The human microbiome as a reservoir of antimicrobial resistance.

The gut microbiota is amongst the most densely populated microbial ecosystem on earth. While the microbiome exerts numerous health beneficial functions, the high density of micro-organisms within this ecosystem also facilitates horizontal transfer of antimicrobial resistance (AMR) genes to potential pathogenic bacteria. Over the past decades antibiotic susceptibility testing of specific indicator bacteria from the microbiome, such as Escherichia coli, has been the method of choice in most studies. These studies have greatly enlarged our understanding on the prevalence and distribution of AMR and associated risk factors. Recent studies using (functional) metagenomics, however, highlighted the unappreciated diversity of AMR genes in the human microbiome and identified genes that had not been described previously. Next to metagenomics, more targeted approaches such as polymerase chain reaction for detection and quantification of AMR genes within a population are promising, in particular for large-scale epidemiological screening. Here we present an overview of the indigenous microbiota as a reservoir of AMR genes, the current knowledge on this "resistome" and the recent and upcoming advances in the molecular diagnostic approaches to unravel this reservoir.

INTRODUCTION

Antimicrobial resistance (AMR) is worldwide one of the most important public health threats that we face currently. AMR reduces clinical efficacy and increases treatment costs. Furthermore, AMR jeopardizes the achievements of modern medicine, since the success of interventions such as organ transplantation, cancer chemotherapy, and major surgery depends on effective antimicrobial agents for prevention and treatment of (nosocomial) infections. With a lack of novel antibiotics in the pipeline, the conservation of existing ones is crucial.

While the majority of studies on the epidemiology of antibiotic susceptibility have been focused on clinical isolates, the human microbiota warrants special attention as perhaps the most accessible reservoir of resistance genes due to the high likelihood of contact and genetic exchange with potential pathogens.
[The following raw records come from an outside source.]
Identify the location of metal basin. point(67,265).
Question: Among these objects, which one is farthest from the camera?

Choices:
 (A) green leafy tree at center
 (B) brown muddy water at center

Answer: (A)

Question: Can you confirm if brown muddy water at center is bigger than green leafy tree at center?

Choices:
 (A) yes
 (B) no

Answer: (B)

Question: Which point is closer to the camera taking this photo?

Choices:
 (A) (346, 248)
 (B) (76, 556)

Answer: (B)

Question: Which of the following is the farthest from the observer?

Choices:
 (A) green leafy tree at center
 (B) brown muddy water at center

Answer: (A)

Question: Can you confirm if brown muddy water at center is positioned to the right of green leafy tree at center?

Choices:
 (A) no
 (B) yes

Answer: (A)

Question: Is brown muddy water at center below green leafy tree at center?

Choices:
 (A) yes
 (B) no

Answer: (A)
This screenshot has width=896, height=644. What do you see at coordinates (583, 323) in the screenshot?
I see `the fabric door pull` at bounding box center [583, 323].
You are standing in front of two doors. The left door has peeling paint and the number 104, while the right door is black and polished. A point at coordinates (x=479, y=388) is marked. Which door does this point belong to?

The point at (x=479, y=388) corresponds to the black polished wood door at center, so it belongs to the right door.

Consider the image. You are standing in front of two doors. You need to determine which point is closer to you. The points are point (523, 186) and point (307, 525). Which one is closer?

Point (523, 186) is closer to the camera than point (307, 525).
Here we present a non-comprehensive overview of the indigenous microbiota as a reservoir of AMR genes, the current knowledge on this “resistome” and the recent and upcoming advances in the molecular diagnostic approaches to unravel this reservoir.

THE HUMAN GUT MICROBIOTA

The human gut microbiota has long been recognized to contribute to health and disease by influencing gut maturation, host nutrition and pathogen resistance (Dethlefsen et al., 2006). More recently, intestinal microbes have been shown to influence host energy metabolism (Backhed et al., 2004), intestinal epithelial proliferation (Rakoff-Nahoum et al., 2004) and immune responses (Noverr and Huffnagle, 2004). As such, perturbations in the microbiota composition have been linked to vaginosis (Ravel et al., 2011), obesity (Ley et al., 2005), inflammatory bowel disease (IBD; Neuman and Nanau, 2012), functional bowel disorders (Simren et al., 2013), allergies (Penders et al., 2007), and other diseases (Kinross et al., 2011).

The establishment of the indigenous microbiota starts as soon as the amniotic membranes rupture and subsequently involves a succession of bacterial populations waxing and waning as the diet changes and the host develops.
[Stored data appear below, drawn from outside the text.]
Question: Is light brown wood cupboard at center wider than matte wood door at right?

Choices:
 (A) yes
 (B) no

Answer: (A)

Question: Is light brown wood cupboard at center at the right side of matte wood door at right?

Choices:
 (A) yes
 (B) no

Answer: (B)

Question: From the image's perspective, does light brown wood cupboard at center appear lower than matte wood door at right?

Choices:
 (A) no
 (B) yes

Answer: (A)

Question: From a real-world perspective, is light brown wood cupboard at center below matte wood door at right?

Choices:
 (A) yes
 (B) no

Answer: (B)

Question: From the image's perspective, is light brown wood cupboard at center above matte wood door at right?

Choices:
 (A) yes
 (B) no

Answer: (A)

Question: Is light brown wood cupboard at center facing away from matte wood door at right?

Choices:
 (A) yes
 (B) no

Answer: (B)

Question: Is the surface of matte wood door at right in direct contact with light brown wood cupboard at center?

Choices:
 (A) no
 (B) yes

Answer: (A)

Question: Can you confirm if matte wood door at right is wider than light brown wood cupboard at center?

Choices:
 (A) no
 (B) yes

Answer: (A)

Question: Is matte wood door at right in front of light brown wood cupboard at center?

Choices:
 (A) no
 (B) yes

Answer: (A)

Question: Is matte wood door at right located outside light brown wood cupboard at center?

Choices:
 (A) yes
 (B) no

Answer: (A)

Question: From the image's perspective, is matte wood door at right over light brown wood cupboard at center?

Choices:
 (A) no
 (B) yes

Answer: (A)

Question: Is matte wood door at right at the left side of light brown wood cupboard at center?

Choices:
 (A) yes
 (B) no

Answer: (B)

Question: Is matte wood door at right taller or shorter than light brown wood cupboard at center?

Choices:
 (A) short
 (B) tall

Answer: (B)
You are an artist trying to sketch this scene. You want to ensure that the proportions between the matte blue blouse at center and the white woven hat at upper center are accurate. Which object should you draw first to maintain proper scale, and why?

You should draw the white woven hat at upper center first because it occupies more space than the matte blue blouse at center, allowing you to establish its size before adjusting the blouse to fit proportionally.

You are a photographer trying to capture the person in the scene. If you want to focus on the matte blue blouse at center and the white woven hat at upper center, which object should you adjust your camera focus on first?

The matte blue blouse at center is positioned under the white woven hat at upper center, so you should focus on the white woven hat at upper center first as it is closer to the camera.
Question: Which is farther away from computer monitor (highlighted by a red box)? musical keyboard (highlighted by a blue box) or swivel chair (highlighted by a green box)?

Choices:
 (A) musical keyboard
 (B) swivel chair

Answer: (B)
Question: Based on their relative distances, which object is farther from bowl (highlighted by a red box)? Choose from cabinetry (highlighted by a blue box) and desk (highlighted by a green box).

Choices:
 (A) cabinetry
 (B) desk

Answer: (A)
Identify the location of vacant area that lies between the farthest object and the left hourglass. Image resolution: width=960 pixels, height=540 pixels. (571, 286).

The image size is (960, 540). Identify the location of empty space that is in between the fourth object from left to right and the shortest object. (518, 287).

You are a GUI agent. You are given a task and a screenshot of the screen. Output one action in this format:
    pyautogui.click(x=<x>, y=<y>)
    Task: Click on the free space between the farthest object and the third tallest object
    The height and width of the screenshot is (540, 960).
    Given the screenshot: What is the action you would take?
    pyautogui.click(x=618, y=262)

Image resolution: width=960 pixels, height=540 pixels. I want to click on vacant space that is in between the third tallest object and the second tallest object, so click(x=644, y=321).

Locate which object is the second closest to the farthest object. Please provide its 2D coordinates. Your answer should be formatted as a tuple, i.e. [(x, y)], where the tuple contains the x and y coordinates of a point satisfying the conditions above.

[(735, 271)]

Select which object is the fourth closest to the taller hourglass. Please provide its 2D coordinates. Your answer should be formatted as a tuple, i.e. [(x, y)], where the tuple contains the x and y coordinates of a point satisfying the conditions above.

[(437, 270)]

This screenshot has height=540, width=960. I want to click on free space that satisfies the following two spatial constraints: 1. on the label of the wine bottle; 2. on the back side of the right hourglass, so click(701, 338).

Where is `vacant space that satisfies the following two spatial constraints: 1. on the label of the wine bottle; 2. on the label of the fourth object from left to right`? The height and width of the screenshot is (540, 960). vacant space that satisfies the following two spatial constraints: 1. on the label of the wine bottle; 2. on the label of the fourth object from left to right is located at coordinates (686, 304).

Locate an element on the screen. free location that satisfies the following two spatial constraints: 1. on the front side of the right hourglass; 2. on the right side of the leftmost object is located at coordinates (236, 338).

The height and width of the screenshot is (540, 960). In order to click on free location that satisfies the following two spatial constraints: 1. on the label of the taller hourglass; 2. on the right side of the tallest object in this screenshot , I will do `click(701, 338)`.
The bacteria colonizing the infant gut during the first days of life originate mainly from the mother’s birth canal, the living environment and from handling by other individuals. (Reid et al., 2011). Vaginally born infants are colonized at first by maternal fecal and vaginal bacteria, whereas infants born through cesarean section are exposed initially to bacteria originating from the hospital environment and healthcare workers (Penders et al., 2006; Dominguez-Bello et al., 2010).

Other factors that can influence the neonatal intestinal microbiota composition are: the environment during birth, prematurity, hygiene measures, and the type of infant feeding (Penders et al., 2005, 2006; Adlerberth et al., 2007; Azad et al., 2013). The newborn’s gastrointestinal communities still have relatively few species and lineages, but diversity increases rapidly over the first year of life (Palmer et al., 2007).

The majority of indigenous microbes cannot be cultivated, and it’s only since the recent application of sequencing techniques that the human microbiota has been described in all complexity including the unculturable and rare taxa. Eckburg et al. (2005) undertook a large comparative analysis of 16S rRNA gene sequences, by means of conventional cloning and sequencing, to characterize the mucosal and fecal microbial communities in three healthy individuals. Results demonstrated that bacterial diversity within the human colon and feces was far greater than previously described, most of it being novel and uncultivated (62 and 80% of identified phylotypes, respectively). Subsequent studies using next-generation sequencing or micro-arrays targeting the 16S rRNA gene provided an even more in-depth picture of our inner microbial ecosystem. These studies amongst others demonstrated that the gut microbiota is dominated by the phyla Bacteroidetes and Firmicutes and to a lesser extent Actinobacteria, Proteobacteria, Verrucomicrobiae, and Fusobacteria (Dethlefsen et al., 2006; Andersson et al., 2008; Zoetendal et al., 2008).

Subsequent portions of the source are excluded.